Hemos ido a la Luna. El Holocausto fue real. El cambio climático está ocurriendo. Las vacunas funcionan. No existen razas inferiores o superiores. La Tierra es redonda. Hechos contrastados y bien documentados, algunos desde hace miles de años. Y, sin embargo, nos encontramos con que millones de personas escuchan y siguen a los nuevos profetas o políticos sin escrúpulos, y aceptan lo que dicen cuando falsean la realidad o simplemente se la inventan, sin cuestionarlos. Si se cuestionan los logros alcanzados por la ciencia, que posee los estándares de rigor más elevados, todo puede ser cuestionado como si se tratara de opiniones subjetivas o conspiraciones. Necesitamos cambiar la dinámica que nos ha traído hasta aquí. ¿Qué lo hace tan difícil? Las carencias de nuestro sistema, tanto en el ámbito de la educación en el pensamiento crítico como en la pérdida del espacio de debate en el que las ideas se enfrentan de forma razonada. Pero quizá el gran reto sea el odio. La filósofa Carolin Emcke lo plantea al principio de su libro Contra el odio (Taurus, 2017):

A veces me pregunto si debería envidiarles. A veces me pregunto cómo son capaces de algo así. Cómo pueden estar tan seguros. Porque los que odian deben sentir esto: seguridad. [...] Si se duda del odio, no es posible odiar.

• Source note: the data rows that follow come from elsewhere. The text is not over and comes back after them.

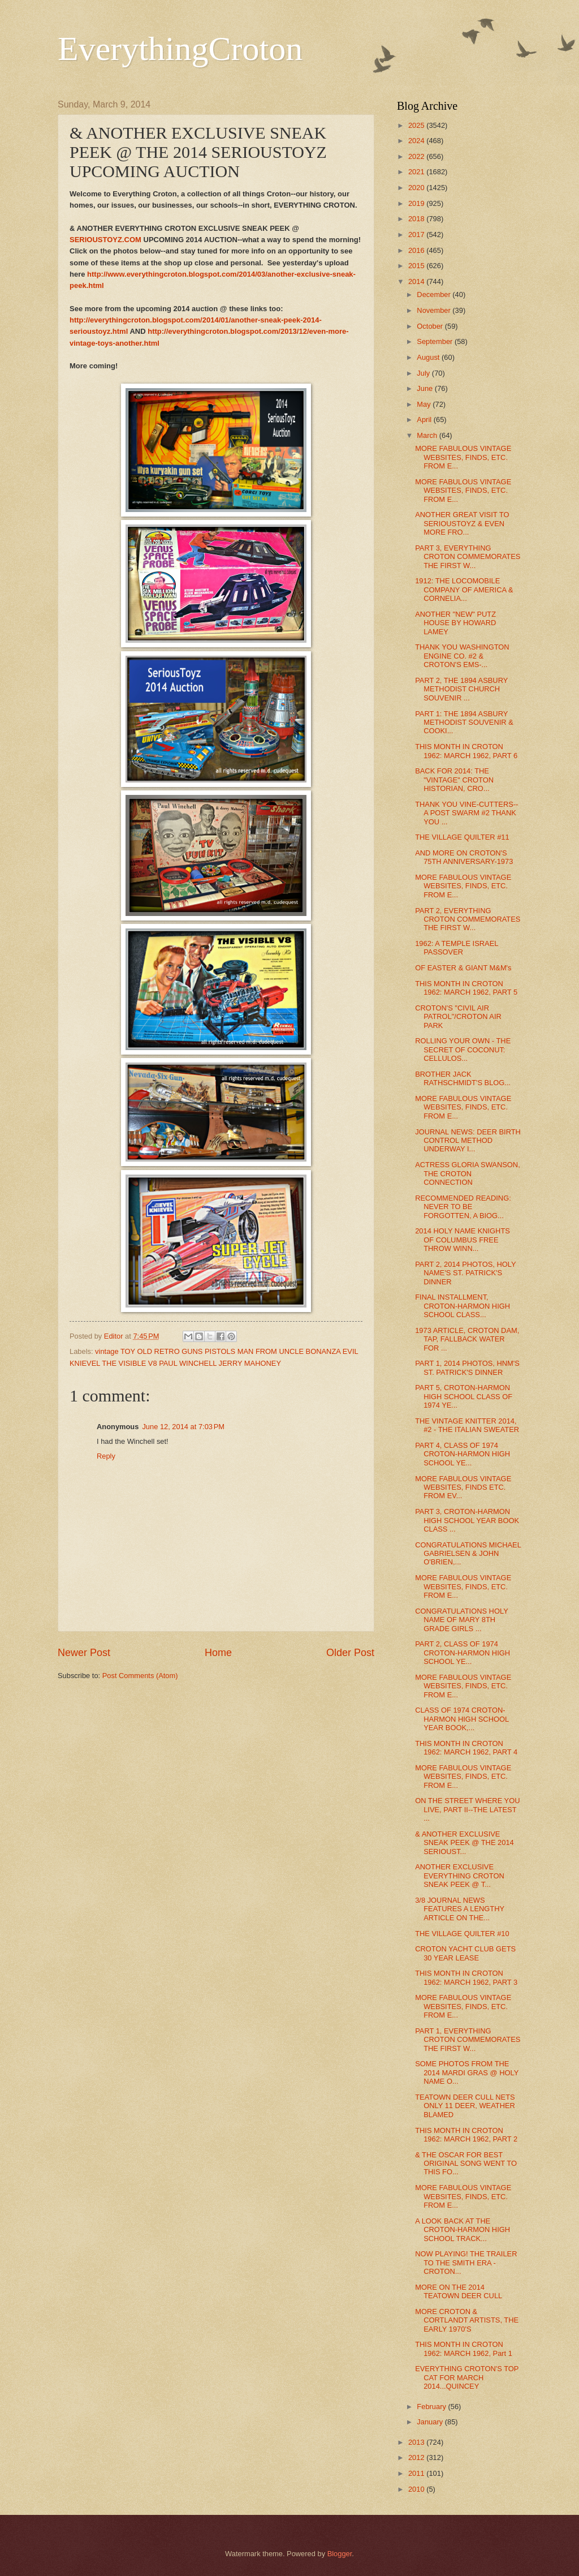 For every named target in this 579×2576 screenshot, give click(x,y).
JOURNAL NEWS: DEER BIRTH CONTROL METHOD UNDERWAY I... (468, 1141)
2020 (417, 187)
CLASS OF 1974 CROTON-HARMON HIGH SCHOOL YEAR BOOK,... (461, 1719)
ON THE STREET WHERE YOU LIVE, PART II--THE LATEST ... (467, 1809)
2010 (417, 2489)
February (432, 2406)
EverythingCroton (180, 48)
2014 (417, 281)
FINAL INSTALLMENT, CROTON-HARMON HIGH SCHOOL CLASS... (462, 1306)
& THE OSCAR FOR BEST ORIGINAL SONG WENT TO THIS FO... (466, 2164)
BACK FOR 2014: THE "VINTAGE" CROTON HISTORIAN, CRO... (454, 780)
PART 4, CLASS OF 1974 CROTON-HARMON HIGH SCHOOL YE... (462, 1454)
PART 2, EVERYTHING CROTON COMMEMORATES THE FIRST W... (467, 919)
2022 (417, 156)
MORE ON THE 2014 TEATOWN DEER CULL (458, 2291)
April (425, 419)
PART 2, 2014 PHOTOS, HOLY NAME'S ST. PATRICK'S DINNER (465, 1273)
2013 (417, 2442)
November (434, 310)
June (426, 388)
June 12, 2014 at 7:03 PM (183, 1426)
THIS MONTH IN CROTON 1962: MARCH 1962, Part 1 (463, 2348)
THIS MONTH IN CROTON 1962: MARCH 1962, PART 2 (466, 2134)
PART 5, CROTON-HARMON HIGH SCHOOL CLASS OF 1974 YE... (463, 1396)
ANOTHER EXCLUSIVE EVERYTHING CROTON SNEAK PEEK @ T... (459, 1876)
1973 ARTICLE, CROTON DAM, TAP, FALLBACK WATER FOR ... (467, 1339)
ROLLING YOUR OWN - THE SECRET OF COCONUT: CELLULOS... (463, 1050)
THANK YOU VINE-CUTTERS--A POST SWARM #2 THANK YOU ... (466, 813)
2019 (417, 203)
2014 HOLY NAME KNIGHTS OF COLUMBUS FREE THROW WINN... (462, 1240)
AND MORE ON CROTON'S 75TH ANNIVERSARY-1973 (464, 857)
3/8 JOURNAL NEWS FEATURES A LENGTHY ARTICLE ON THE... (459, 1909)
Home (218, 1652)
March (428, 435)
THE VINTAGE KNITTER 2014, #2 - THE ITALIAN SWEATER (467, 1425)
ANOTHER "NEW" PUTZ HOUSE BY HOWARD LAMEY (455, 623)
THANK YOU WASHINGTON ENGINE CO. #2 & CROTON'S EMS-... (462, 656)
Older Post (350, 1652)
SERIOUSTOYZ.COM (105, 239)
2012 (417, 2457)
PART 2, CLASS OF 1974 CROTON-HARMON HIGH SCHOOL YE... (462, 1653)
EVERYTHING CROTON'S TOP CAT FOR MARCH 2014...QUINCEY (466, 2377)
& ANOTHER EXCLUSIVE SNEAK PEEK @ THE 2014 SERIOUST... (464, 1843)
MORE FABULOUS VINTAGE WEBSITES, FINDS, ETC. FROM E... (463, 457)
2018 (417, 218)
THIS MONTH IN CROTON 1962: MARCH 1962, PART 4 (466, 1747)
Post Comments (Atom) (140, 1675)
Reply (106, 1456)
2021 (417, 171)
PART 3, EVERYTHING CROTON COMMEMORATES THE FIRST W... (467, 557)
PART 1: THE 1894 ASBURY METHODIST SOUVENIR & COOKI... (464, 722)
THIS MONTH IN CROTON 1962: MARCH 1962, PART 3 (466, 1977)
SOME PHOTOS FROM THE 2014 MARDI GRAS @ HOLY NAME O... (466, 2072)
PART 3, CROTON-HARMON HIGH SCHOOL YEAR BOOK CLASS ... (467, 1520)
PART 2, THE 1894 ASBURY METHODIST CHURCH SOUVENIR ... (461, 689)
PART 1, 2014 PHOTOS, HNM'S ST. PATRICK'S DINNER (467, 1367)
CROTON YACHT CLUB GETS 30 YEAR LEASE (465, 1953)
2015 (417, 265)
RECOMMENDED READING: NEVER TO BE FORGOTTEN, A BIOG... (463, 1207)
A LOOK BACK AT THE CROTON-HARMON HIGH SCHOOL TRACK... (462, 2230)
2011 (417, 2473)
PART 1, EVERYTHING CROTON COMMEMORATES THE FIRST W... (467, 2040)
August (429, 357)
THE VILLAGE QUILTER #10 (462, 1933)
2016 (417, 250)
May (425, 404)
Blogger (339, 2553)
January (430, 2422)
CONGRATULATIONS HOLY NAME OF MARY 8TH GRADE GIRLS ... (461, 1620)
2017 (417, 234)
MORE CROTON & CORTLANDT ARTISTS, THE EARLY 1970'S (466, 2320)
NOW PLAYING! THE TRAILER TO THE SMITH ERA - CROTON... (466, 2263)
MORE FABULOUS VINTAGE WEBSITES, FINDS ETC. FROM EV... (463, 1487)
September (436, 341)
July (424, 373)
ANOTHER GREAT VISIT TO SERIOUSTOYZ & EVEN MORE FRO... (462, 523)
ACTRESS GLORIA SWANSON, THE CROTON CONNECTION (467, 1173)
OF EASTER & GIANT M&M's (463, 968)
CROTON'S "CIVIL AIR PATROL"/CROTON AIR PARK (458, 1017)
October (430, 326)
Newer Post (84, 1652)
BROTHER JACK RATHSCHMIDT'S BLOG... (463, 1078)
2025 (417, 125)
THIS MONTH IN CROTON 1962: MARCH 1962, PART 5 (466, 987)
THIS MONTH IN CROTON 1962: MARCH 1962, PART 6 (466, 750)
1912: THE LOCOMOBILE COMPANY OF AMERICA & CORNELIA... (464, 590)
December (434, 294)
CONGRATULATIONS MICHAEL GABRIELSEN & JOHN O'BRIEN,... (468, 1554)
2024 (417, 140)
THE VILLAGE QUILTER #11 (462, 837)
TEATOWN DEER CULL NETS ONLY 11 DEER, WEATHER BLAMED (465, 2106)
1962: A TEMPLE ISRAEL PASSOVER (456, 947) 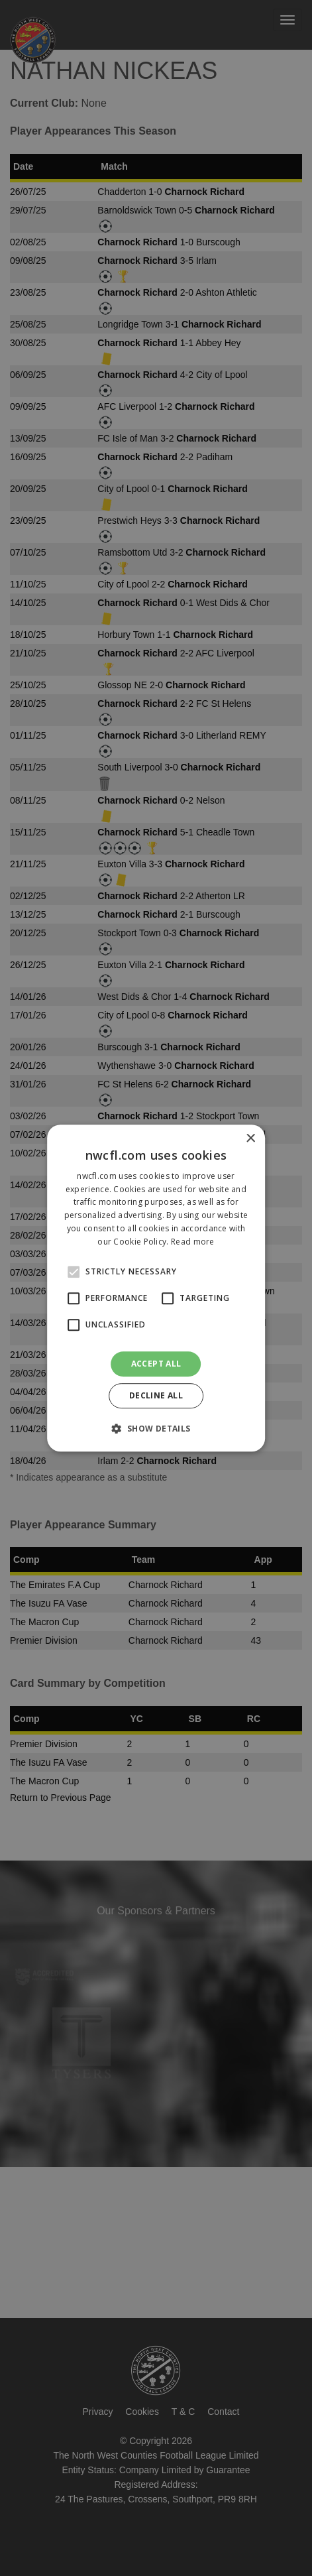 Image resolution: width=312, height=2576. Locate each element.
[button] (155, 1428)
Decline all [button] (156, 1395)
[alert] (156, 1288)
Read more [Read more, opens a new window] (193, 1241)
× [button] (250, 1139)
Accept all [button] (156, 1363) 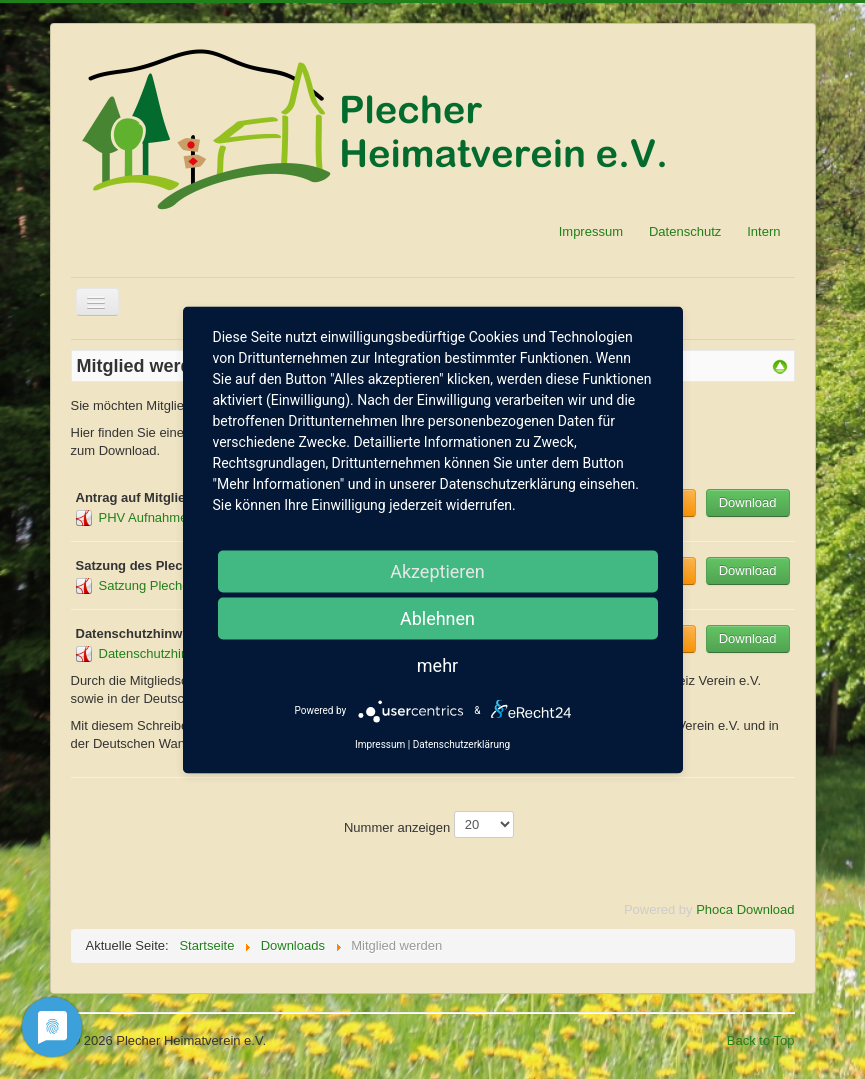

El odio se va apoderando del espacio de la razón, convirtiendo el problema de la polarización en una verdadera pesadilla. Ya no se trata de que los por un lado no deseen saber lo que piensan los de otro. Formar parte de un grupo, en la dinámica impulsada por la desinformación, implica odiar al otro. Y nada mejor para quedar atrapados en esa lógica que llegar al odio mediante la seguridad que proporciona creerse al portador de la verdad.

Ricard Solé es físico, profesor investigador ICREA y director del Laboratorio de Sistemas Complejos del PRBB, UPF. Este artículo se ha publicado en castellano en el número 66 de la revista La Maleta de Portbou.